# Your instructions
Give back an exact copy of the listing that follows, without the pictures.
===============
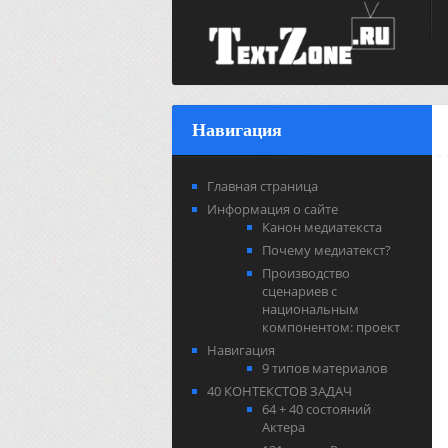
Навигация
Главная страница
Информация о сайте
Канон медиатекста
Почему медиатекст?
Производство
сценариев с
национальным
компонентом: проект
Навигация
9 типов материалов
40 КОНТЕКСТОВ ЗАДАЧ
64 + 40 состояний
Актера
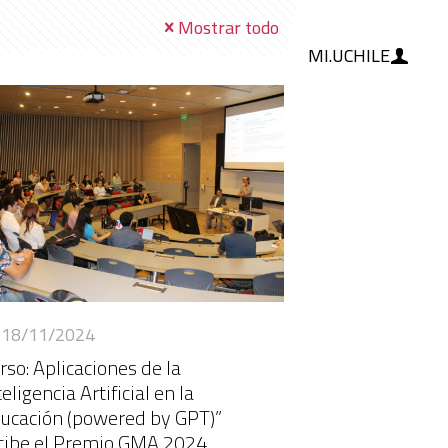
Mostrar todo
MI.UCHILE
RAMIENTAS
IA
BLOG
18/11/2024
rso: Aplicaciones de la
teligencia Artificial en la
ucación (powered by GPT)”
cibe el Premio GMA 2024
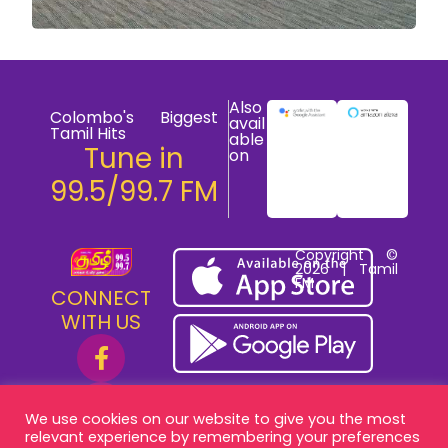
Also
Colombo's Biggest
avail
Tamil Hits
able
Tune in
on
99.5/99.7 FM
Copyright ©
2026 | Tamil
FM
CONNECT
WITH US
We use cookies on our website to give you the most
relevant experience by remembering your preferences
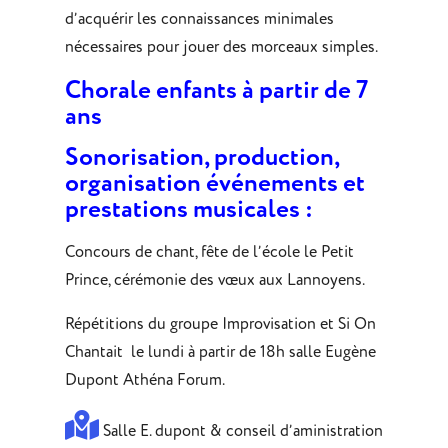
d’acquérir les connaissances minimales
nécessaires pour jouer des morceaux simples.
Chorale enfants à partir de 7
ans
Sonorisation, production,
organisation événements et
prestations musicales :
Concours de chant, fête de l’école le Petit
Prince, cérémonie des vœux aux Lannoyens.
Répétitions du groupe Improvisation et Si On
Chantait
le lundi à partir de 18h salle Eugène
Dupont Athéna Forum.
Salle E. dupont & conseil d’aministration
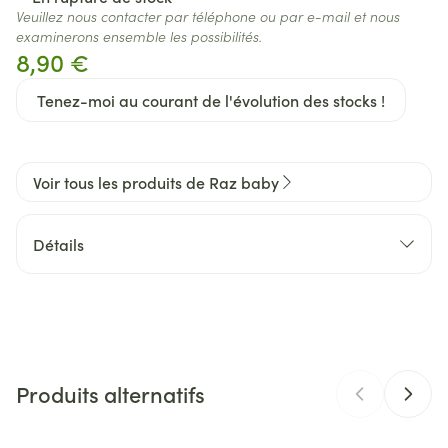
Veuillez nous contacter par téléphone ou par e-mail et nous
examinerons ensemble les possibilités.
8,90 €
Tenez-moi au courant de l'évolution des stocks !
Voir tous les produits de Raz baby
Détails
CNK
2855492
Fabricants
Solidpharma
Produits alternatifs
Marques
Raz baby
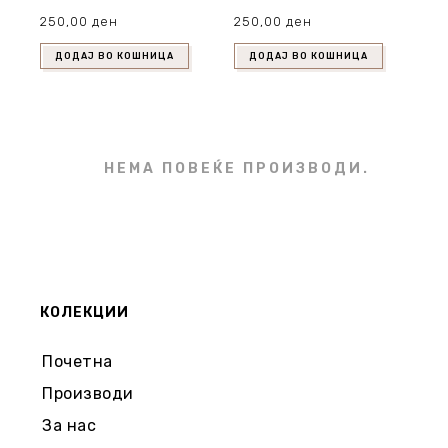
250,00
ден
250,00
ден
ДОДАЈ ВО КОШНИЦА
ДОДАЈ ВО КОШНИЦА
НЕМА ПОВЕЌЕ ПРОИЗВОДИ.
КОЛЕКЦИИ
Почетна
Производи
За нас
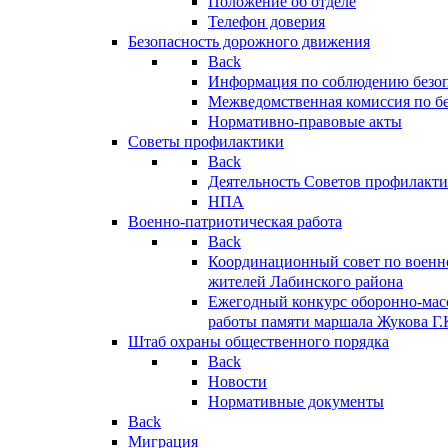
Положение об отделе
Телефон доверия
Безопасность дорожного движения
Back
Информация по соблюдению безо
Межведомственная комиссия по б
Нормативно-правовые акты
Советы профилактики
Back
Деятельность Советов профилакт
НПА
Военно-патриотическая работа
Back
Координационный совет по военн
жителей Лабинского района
Ежегодный конкурс оборонно-мас
работы памяти маршала Жукова Г.
Штаб охраны общественного порядка
Back
Новости
Нормативные документы
Back
Миграция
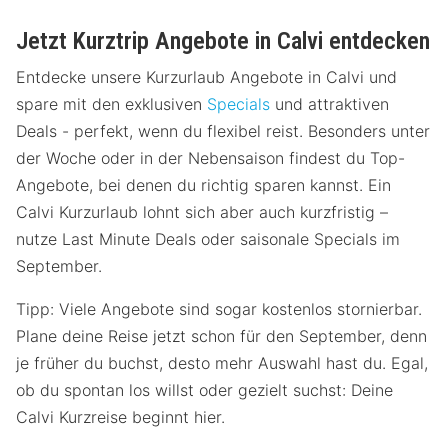
Jetzt Kurztrip Angebote in Calvi entdecken
Entdecke unsere Kurzurlaub Angebote in Calvi und
spare mit den exklusiven
Specials
und attraktiven
Deals - perfekt, wenn du flexibel reist. Besonders unter
der Woche oder in der Nebensaison findest du Top-
Angebote, bei denen du richtig sparen kannst. Ein
Calvi Kurzurlaub lohnt sich aber auch kurzfristig –
nutze Last Minute Deals oder saisonale Specials im
September.
Tipp: Viele Angebote sind sogar kostenlos stornierbar.
Plane deine Reise jetzt schon für den September, denn
je früher du buchst, desto mehr Auswahl hast du. Egal,
ob du spontan los willst oder gezielt suchst: Deine
Calvi Kurzreise beginnt hier.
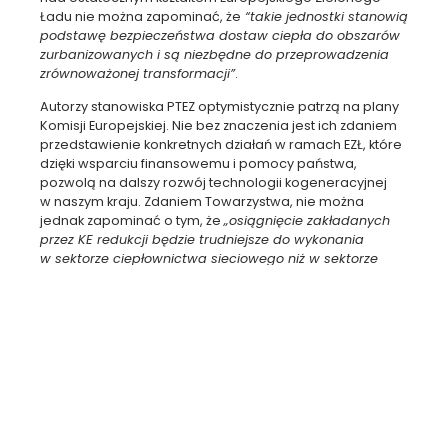
Ładu nie można zapominać, że
“takie jednostki stanowią
podstawę bezpieczeństwa dostaw ciepła do obszarów
zurbanizowanych i są niezbędne do przeprowadzenia
zrównoważonej transformacji”
.
Autorzy stanowiska PTEZ optymistycznie patrzą na plany
Komisji Europejskiej. Nie bez znaczenia jest ich zdaniem
przedstawienie konkretnych działań w ramach EZŁ, które
dzięki wsparciu finansowemu i pomocy państwa,
pozwolą na dalszy rozwój technologii kogeneracyjnej
w naszym kraju. Zdaniem Towarzystwa, nie można
jednak zapominać o tym, że
„osiągnięcie zakładanych
przez KE redukcji będzie trudniejsze do wykonania
w sektorze ciepłownictwa sieciowego niż w sektorze
wytwarzania energii elektrycznej i stanowi jedno
z największych wyzwań w krajach takich jak Polska,
charakteryzujących się najdłuższym sezonem
grzewczym”.
POPRZEDNI
NASTĘPNY
Efektywność, niskoemisyjność, zmiana miksu paliwowego. Jakie zmiany czekają ciepłownictwo?
Trzech nowych członków dołącza do PTEZ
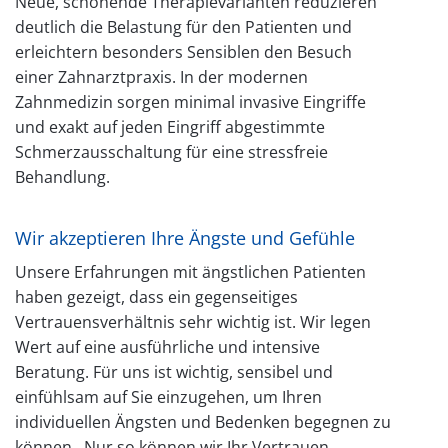
Neue, schonende Therapievarianten reduzieren
deutlich die Belastung für den Patienten und
erleichtern besonders Sensiblen den Besuch
einer Zahnarztpraxis. In der modernen
Zahnmedizin sorgen minimal invasive Eingriffe
und exakt auf jeden Eingriff abgestimmte
Schmerzausschaltung für eine stressfreie
Behandlung.
Wir akzeptieren Ihre Ängste und Gefühle
Unsere Erfahrungen mit ängstlichen Patienten
haben gezeigt, dass ein gegenseitiges
Vertrauensverhältnis sehr wichtig ist. Wir legen
Wert auf eine ausführliche und intensive
Beratung. Für uns ist wichtig, sensibel und
einfühlsam auf Sie einzugehen, um Ihren
individuellen Ängsten und Bedenken begegnen zu
können. Nur so können wir Ihr Vertrauen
===============
# Written solution
Навигация
Главная страница
Информация о сайте
Канон медиатекста
Почему медиатекст?
Производство
сценариев с
национальным
компонентом: проект
Навигация
9 типов материалов
40 КОНТЕКСТОВ ЗАДАЧ
64 + 40 состояний
Актера
Mostrar todo
MI.UCHILE
RAMIENTAS
IA
BLOG
18/11/2024
rso: Aplicaciones de la
teligencia Artificial en la
ucación (powered by GPT)”
cibe el Premio GMA 2024
Also
Colombo's Biggest
avail
Tamil Hits
able
Tune in
on
99.5/99.7 FM
Copyright ©
2026 | Tamil
FM
CONNECT
WITH US
We use cookies on our website to give you the most
relevant experience by remembering your preferences
d’acquérir les connaissances minimales
nécessaires pour jouer des morceaux simples.
Chorale enfants à partir de 7
ans
Sonorisation, production,
organisation événements et
prestations musicales :
Concours de chant, fête de l’école le Petit
Prince, cérémonie des vœux aux Lannoyens.
Répétitions du groupe Improvisation et Si On
Chantait
le lundi à partir de 18h salle Eugène
Dupont Athéna Forum.
Salle E. dupont & conseil d’aministration
Veuillez nous contacter par téléphone ou par e-mail et nous
examinerons ensemble les possibilités.
8,90 €
Tenez-moi au courant de l'évolution des stocks !
Voir tous les produits de Raz baby
Détails
CNK
2855492
Fabricants
Solidpharma
Produits alternatifs
Marques
Raz baby
250,00
ден
250,00
ден
ДОДАЈ ВО КОШНИЦА
ДОДАЈ ВО КОШНИЦА
НЕМА ПОВЕЌЕ ПРОИЗВОДИ.
КОЛЕКЦИИ
Почетна
Производи
За нас
Положение об отделе
Телефон доверия
Безопасность дорожного движения
Back
Информация по соблюдению безо
Межведомственная комиссия по б
Нормативно-правовые акты
Советы профилактики
Back
Деятельность Советов профилакт
НПА
Военно-патриотическая работа
Back
Координационный совет по военн
жителей Лабинского района
Ежегодный конкурс оборонно-мас
работы памяти маршала Жукова Г.
Штаб охраны общественного порядка
Back
Новости
Нормативные документы
Back
Миграция
Jetzt Kurztrip Angebote in Calvi entdecken
Entdecke unsere Kurzurlaub Angebote in Calvi und
spare mit den exklusiven
Specials
und attraktiven
Deals - perfekt, wenn du flexibel reist. Besonders unter
der Woche oder in der Nebensaison findest du Top-
Angebote, bei denen du richtig sparen kannst. Ein
Calvi Kurzurlaub lohnt sich aber auch kurzfristig –
nutze Last Minute Deals oder saisonale Specials im
September.
Tipp: Viele Angebote sind sogar kostenlos stornierbar.
Plane deine Reise jetzt schon für den September, denn
je früher du buchst, desto mehr Auswahl hast du. Egal,
ob du spontan los willst oder gezielt suchst: Deine
Calvi Kurzreise beginnt hier.
Ładu nie można zapominać, że
“takie jednostki stanowią
podstawę bezpieczeństwa dostaw ciepła do obszarów
zurbanizowanych i są niezbędne do przeprowadzenia
zrównoważonej transformacji”
.
Autorzy stanowiska PTEZ optymistycznie patrzą na plany
Komisji Europejskiej. Nie bez znaczenia jest ich zdaniem
przedstawienie konkretnych działań w ramach EZŁ, które
dzięki wsparciu finansowemu i pomocy państwa,
pozwolą na dalszy rozwój technologii kogeneracyjnej
w naszym kraju. Zdaniem Towarzystwa, nie można
jednak zapominać o tym, że
„osiągnięcie zakładanych
przez KE redukcji będzie trudniejsze do wykonania
w sektorze ciepłownictwa sieciowego niż w sektorze
wytwarzania energii elektrycznej i stanowi jedno
z największych wyzwań w krajach takich jak Polska,
charakteryzujących się najdłuższym sezonem
grzewczym”.
POPRZEDNI
NASTĘPNY
Efektywność, niskoemisyjność, zmiana miksu paliwowego. Jakie zmiany czekają ciepłownictwo?
Trzech nowych członków dołącza do PTEZ
Neue, schonende Therapievarianten reduzieren
deutlich die Belastung für den Patienten und
erleichtern besonders Sensiblen den Besuch
einer Zahnarztpraxis. In der modernen
Zahnmedizin sorgen minimal invasive Eingriffe
und exakt auf jeden Eingriff abgestimmte
Schmerzausschaltung für eine stressfreie
Behandlung.
Wir akzeptieren Ihre Ängste und Gefühle
Unsere Erfahrungen mit ängstlichen Patienten
haben gezeigt, dass ein gegenseitiges
Vertrauensverhältnis sehr wichtig ist. Wir legen
Wert auf eine ausführliche und intensive
Beratung. Für uns ist wichtig, sensibel und
einfühlsam auf Sie einzugehen, um Ihren
individuellen Ängsten und Bedenken begegnen zu
können. Nur so können wir Ihr Vertrauen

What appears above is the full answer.